Thursday, 25 April 2019

Les joies de la pensée autonome


La pensée autonome est une force propre à des personnes qui développent leur conscience de manière vivace, portées par une lucidité et une quête de vérité toujours intactes. Cette posture leur donne l'avantage d'être maîtres d'eux-mêmes et l'inconvénient d'être en état de solitude, dans le sens où ils n'adhérent pas à des groupes idéologiques pouvant servir de surmoi à bien d'autres. C'est finalement là un avantage. Les esprits autonomes aiment à puiser dans leurs propres ressources la compréhension de la vie et du monde. C'est que dans le fond ils se font intimement confiance, confiance en leurs capacités et en leur bon jugement : c'est en aventurier qu'ils ont besoin de découvrir la vie, la démasquer, maîtres à bord de leur bateau. Cette particularité est déjà marquée dans leur caractère d'enfant. 

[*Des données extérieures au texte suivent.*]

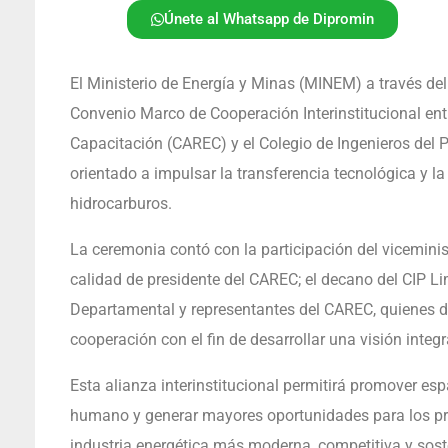
Únete al Whatsapp de Dipromin
El Ministerio de Energía y Minas (MINEM) a través del
Convenio Marco de Cooperación Interinstitucional ent
Capacitación (CAREC) y el Colegio de Ingenieros del
orientado a impulsar la transferencia tecnológica y l
hidrocarburos.
La ceremonia contó con la participación del vicemin
calidad de presidente del CAREC; el decano del CIP L
Departamental y representantes del CAREC, quienes d
cooperación con el fin de desarrollar una visión integr
Esta alianza interinstitucional permitirá promover esp
humano y generar mayores oportunidades para los pro
industria energética más moderna, competitiva y soste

Il est donc rare qu'ils adhèrent de manière entière à des doctrines, qu'elles soient religieuses, politiques, philosophiques, scientifiques ou autres. Ils font le tri selon leur appel intérieur, inspirés par ce qu'ils sentent comme étant juste et logique. S'ils se placent dans de hautes sphères, ce sont des innovateurs. 

Ces esprits-là me rassurent, même s'ils ne sont pas faciles à trouver.

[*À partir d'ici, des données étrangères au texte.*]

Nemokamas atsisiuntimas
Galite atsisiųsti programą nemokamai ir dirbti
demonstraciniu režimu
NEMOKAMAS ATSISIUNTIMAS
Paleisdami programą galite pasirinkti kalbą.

Ceux qu'on appelle "électrons libres" manquent parfois de rationalité et d'enracinement, d'où une instabilité, ou bien ils sont voués à une espèce de rationalisme forcené qui ne laisse aucune place à la question abordée par exemple par Einstein, Gandhi et bien d'autres : Dieu. 
Ces deux personnalités illustrent bien la pensée autonome. Ce sont des consciences ouvertes. Or une conscience ouverte a le don de chercher la vérité telle qu'elle est et non celle qui les arrange, et de se servir aisément de l'intuition. Ce type de personnalité me rassure. C'est la distinction d'une intelligence ouverte sur la sagesse et l'humilité, en étant conscient qu'on n'est pas là pour prouver qu'on sait mais qu'on est là pour apprendre ce qu'on ne sait pas. Nous nous souvenons alors d'une parole de Jean Piaget : "l'intelligence ce n'est pas ce que l'on sait, c'est ce que l'on fait quand on ne sait pas". 

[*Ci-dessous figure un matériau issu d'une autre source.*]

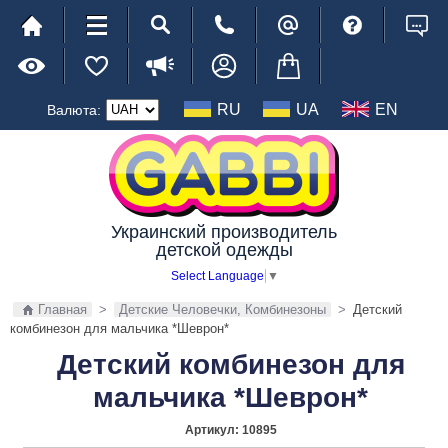
RU
UA
EN
Валюта:
Украинский производитель
детской одежды
Select Language
▼
Главная
>
Детские Человечки, Комбинезоны
>
Детский
комбинезон для мальчика *Шеврон*
Детский комбинезон для
мальчика *Шеврон*
Артикул:
10895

Un esprit figé, sclérosé, au contraire, est passif devant ses propres croyances ou bien des idéologies externes. 

Les esprits autonomes ne se figent pas dans des croyances d'emprunt en vue d'une stabilité psychologique, car ils sont stables en eux-mêmes, enracinés dans une force d'âme, tout en passant par les transformations nécessaires. C'est cela l'aboutissement d'un réel apprentissage qui ne s'arrête jamais. Se questionner, se remettre en question quand nécessaire... 

Pierre Curie communiquait, pour définir la pensée autonome, l'image de la toupie : elle tourne sur elle-même produisant sa propre énergie. Il prônait cette aisance de penser par soi-même. Il était ainsi, incapable de suivre les protocoles de l'école, peu enclin à se laisser conditionner. C'est pourquoi il a fallu que ses parents l'instruisent à la maison jusqu'à qu'il fût prêt à passer le bac en candidat libre à l'âge de 16 ans. Cela lui a évité l'échec et il a pu intégrer la Faculté des Sciences à Paris. Il a innové en alliant recherches fondamentale et expérimentale. Avec son épouse Marie, il reçut le prix Nobel de physique en 1903.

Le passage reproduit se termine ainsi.